На березовой горе под ногами еще зыбилась сырость, кое-где в оврагах грязными глыбами лежал и сочился снег, а на бугорках уже зеленела молодая травка. Ни сырости, ни снега, ни молодой травки не заметил Никита Гурьянов: он с сыновьями рубил четвертую делянку. Все эти четыре делянки при содействии Петра Кулькова были приобретены у лесничества на имя коллектива «Необходимость». Деньги за делянки полностью внес Никита, и лес достался ему.
– Гожа! – сказал он и с сыновьями взялся за топоры.
Три делянки вырубили они еще до женитьбы Фомы, осталась последняя – четвертая, и было не до того, чтобы долго, как полагается, канителиться со свадьбой. У Никиты и так с перепоя трещала голова. Он встряхивал ею, точно ему в уши налилась вода, и с могучей силой валил под корень деревья, думая о Плакущеве, удивляясь тому, что Плакущев стал пить, и одновременно одобряя его за передачу всего своего хозяйства в руки Гурьяновых. «Гласно Фоме передал. А Фома что? Сопляк! Нет, не понять, сроду не понять, что перевернуло человека: все было разлетелось, а он столбом заделался, и коллектив на нем завертелся, как карусель».

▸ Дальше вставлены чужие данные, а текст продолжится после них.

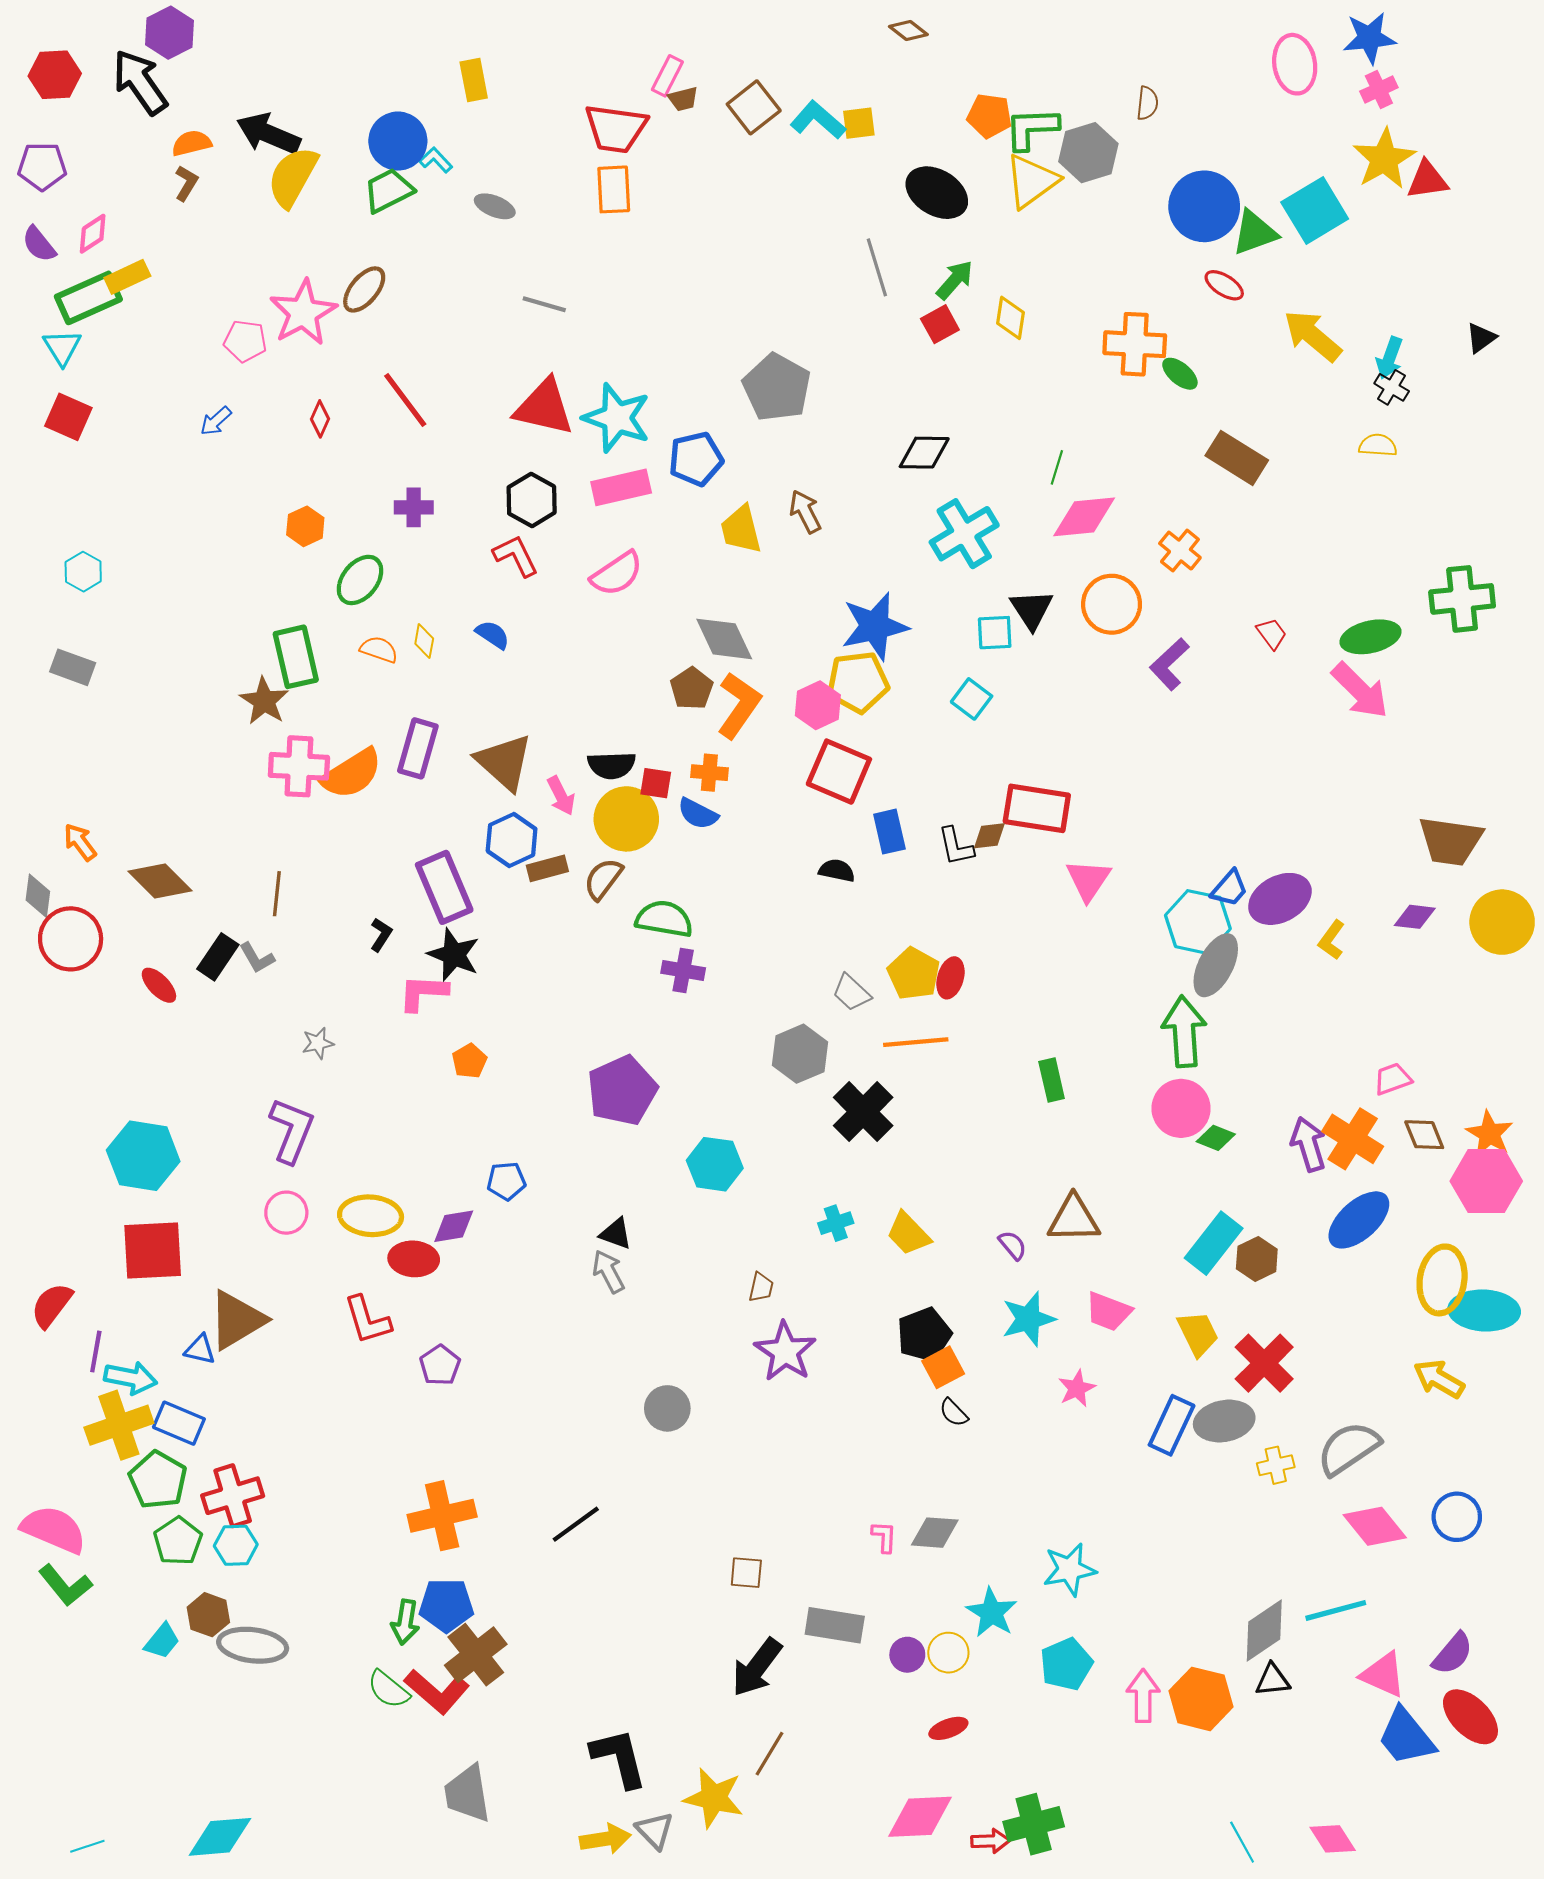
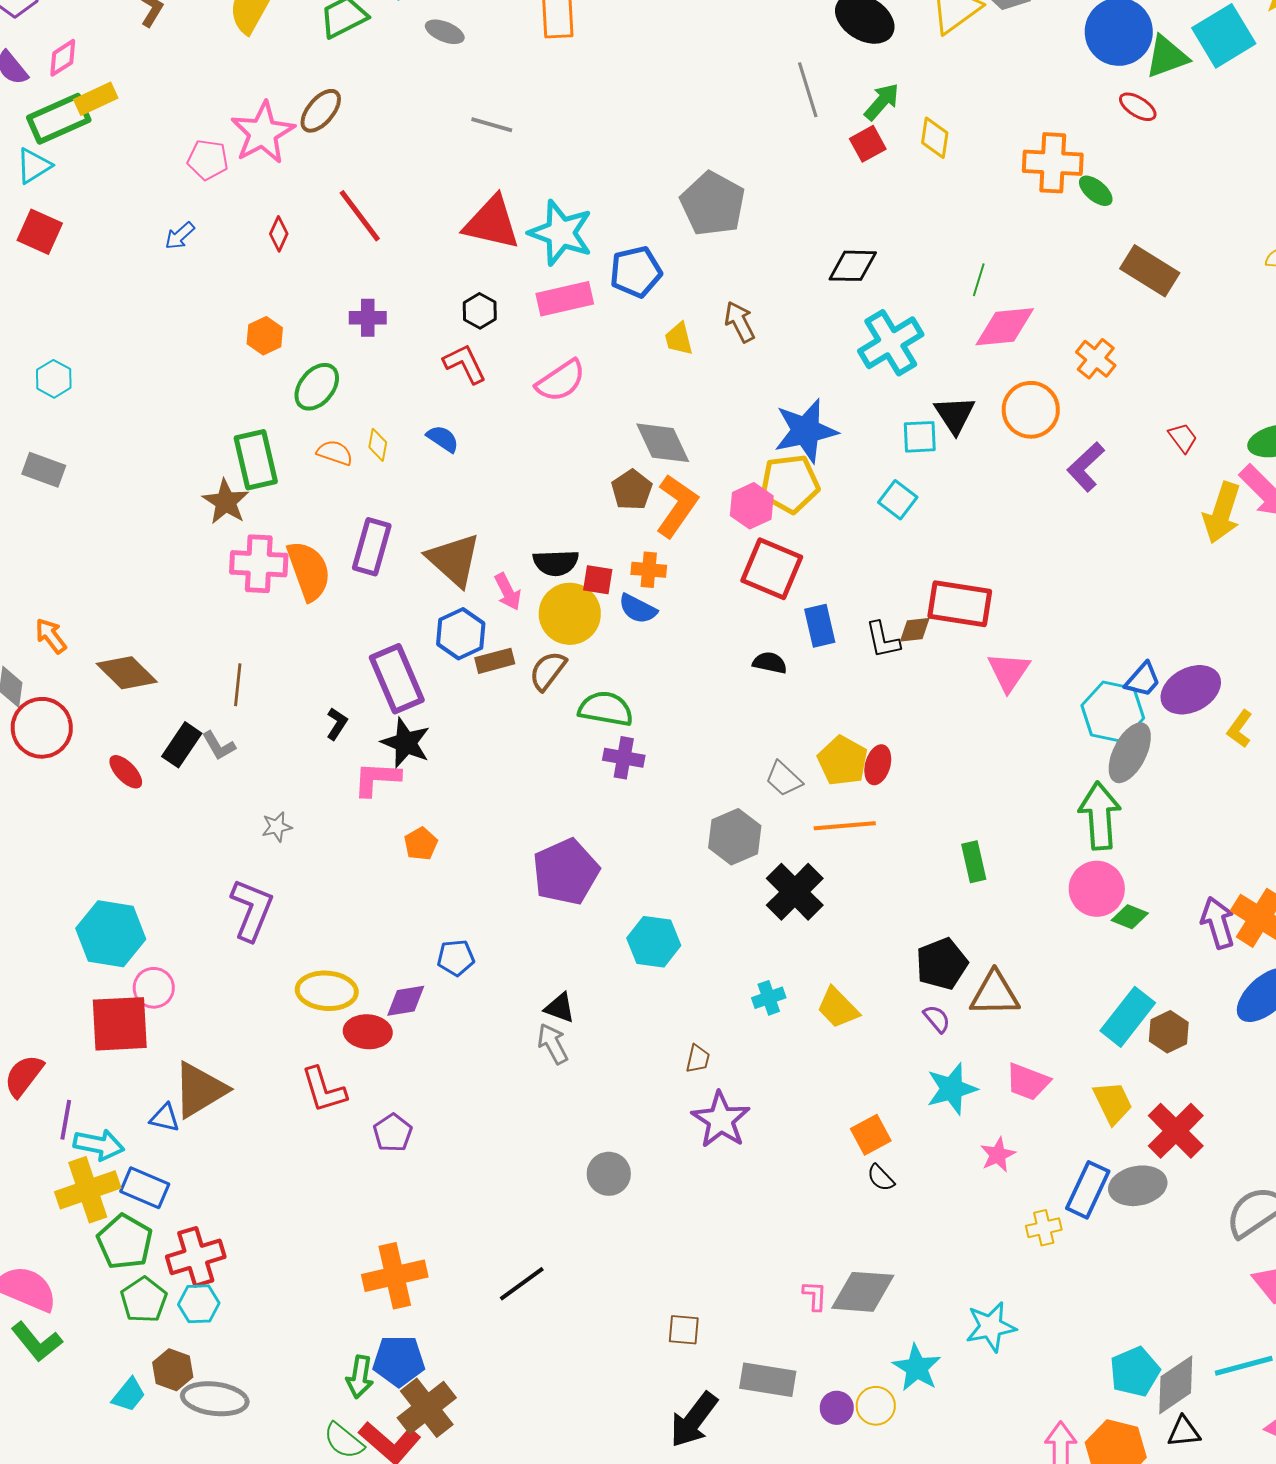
yellow arrow: (1313, 336) -> (1222, 513), moved, turned -112
cyan triangle: (62, 347) -> (34, 166), turned 30
black hexagon: (532, 500) -> (480, 311), size x0.7
yellow trapezoid: (741, 529) -> (679, 339), size x0.7
orange semicircle: (352, 774) -> (309, 571), turned -78
pink circle: (286, 1213) -> (154, 988), moved
black pentagon: (924, 1335) -> (942, 964), moved
yellow cross: (1276, 1465) -> (1044, 1228), moved
gray diamond: (935, 1533) -> (863, 1292), size x1.4
cyan pentagon: (1066, 1664) -> (1135, 1372), moved

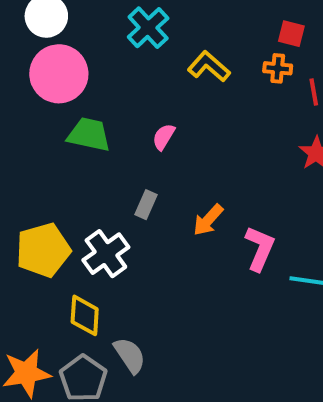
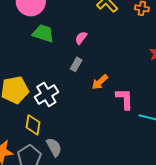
gray rectangle: (146, 205) -> (76, 64), moved
pink L-shape: (260, 248) -> (125, 99), turned -30

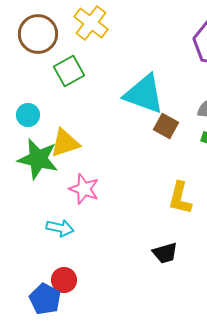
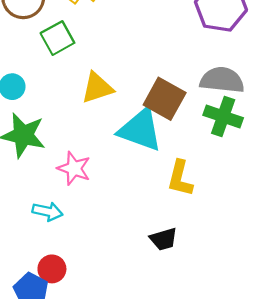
cyan triangle: (144, 94) -> (140, 130), moved
brown square: (166, 126) -> (165, 99), size x1.5
yellow triangle: (65, 143) -> (97, 88), moved

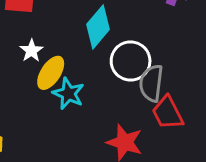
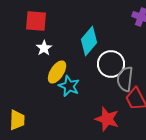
white star: (31, 51) -> (44, 48), moved

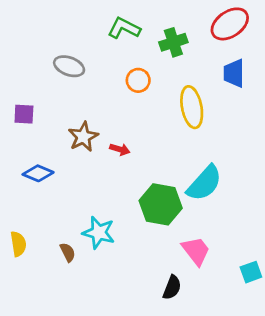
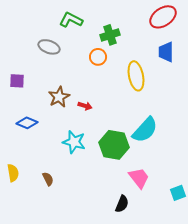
green L-shape: (124, 28) -> (71, 20), moved
green cross: (173, 42) -> (110, 35), moved
cyan star: (99, 233) -> (74, 142), moved

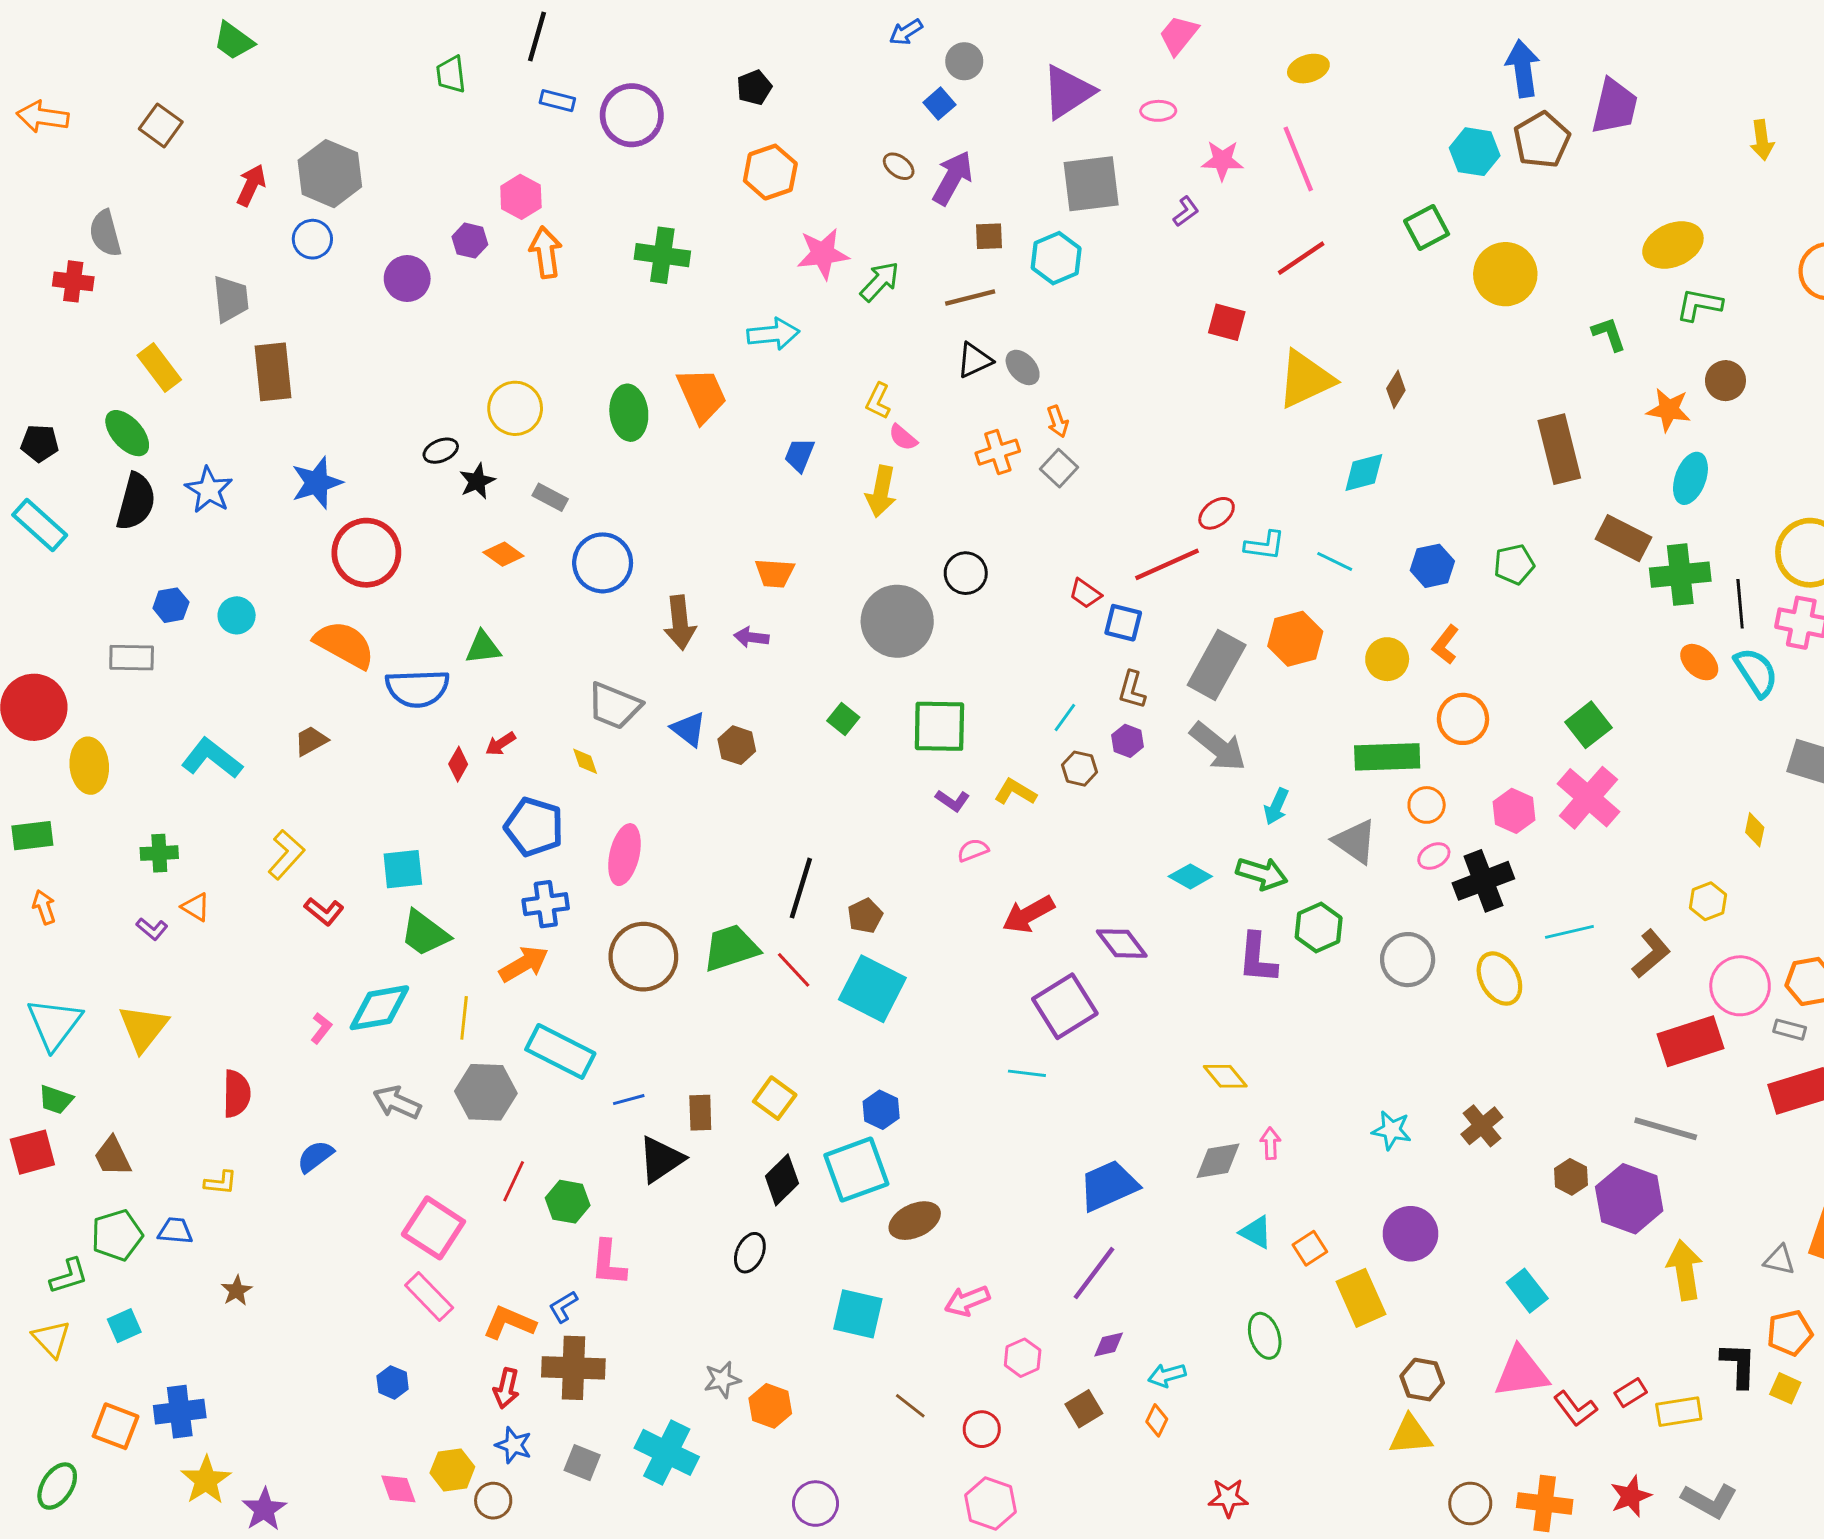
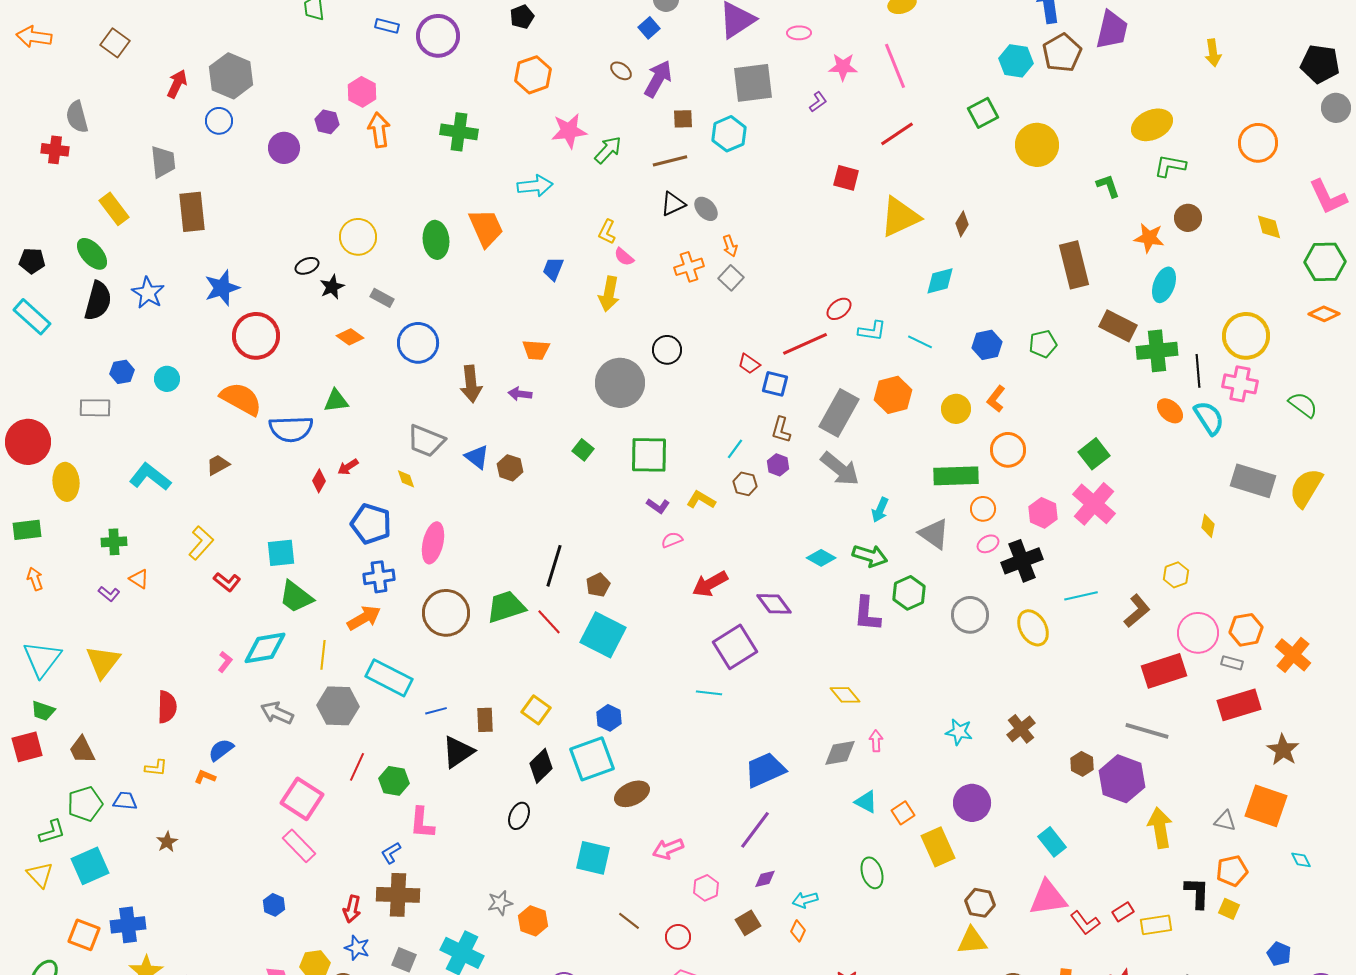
orange L-shape: (509, 1323) -> (205, 777), moved, size x0.6
cyan square: (124, 1326) -> (90, 866), size x1.6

– А вы поторапливайтесь! – подогнал он сыновей. – Три денька сроку осталось, а там и прутика из делянки не дадут. Фома! Ты что? Чирий, что ль, у тебя? Ты не серчай – от жены отняли: успеешь еще, натешишься.
– Хи-хи, – засмеялся Илья. – Счастливый человек ты есть Фомка: две свадьбы, два медовых месяца.
– Собаки! – тихо обругал их Фома и схватился за левый бок.
В левом боку у «его переливалось что-то тяжелое, как свинец, и давило на сердце. Боль в левом боку появилась в ту ночь, когда Никита, боясь, как бы кто из делянки не увез поленницы дров, оставил его одного караулить. Фома в ту ночь спал на земле, и с тех пор в левом боку часто появлялась тупая боль. Он злился и боялся, как бы зло не сорвалось: его иногда неудержимо тянуло всадить топор в затылок Ильи или в квадратную спину отца. Он с силой опускал топор и с раздражением думал о женитьбе. Шутка сказать, – свели, как бычка с телицей, да еще глумятся. И он тоже хорош, повели, а о«, как барашек, хвостом завилял. А-а, все равно, он сбежит. Но куда бежать, Фома не знал. Наоборот, чем дальше, тем он крепче привязывался к Зинке, и это раздражало его. Так раздражается человек, который, не желая играть в азартную денежную игру, невольно все сильнее втягивается в нее. Зинка, изголодавшаяся, в первую ночь после свадьбы жадно ласкала его, а наутро, уткнувшись в подушку лицом, тихо плакала.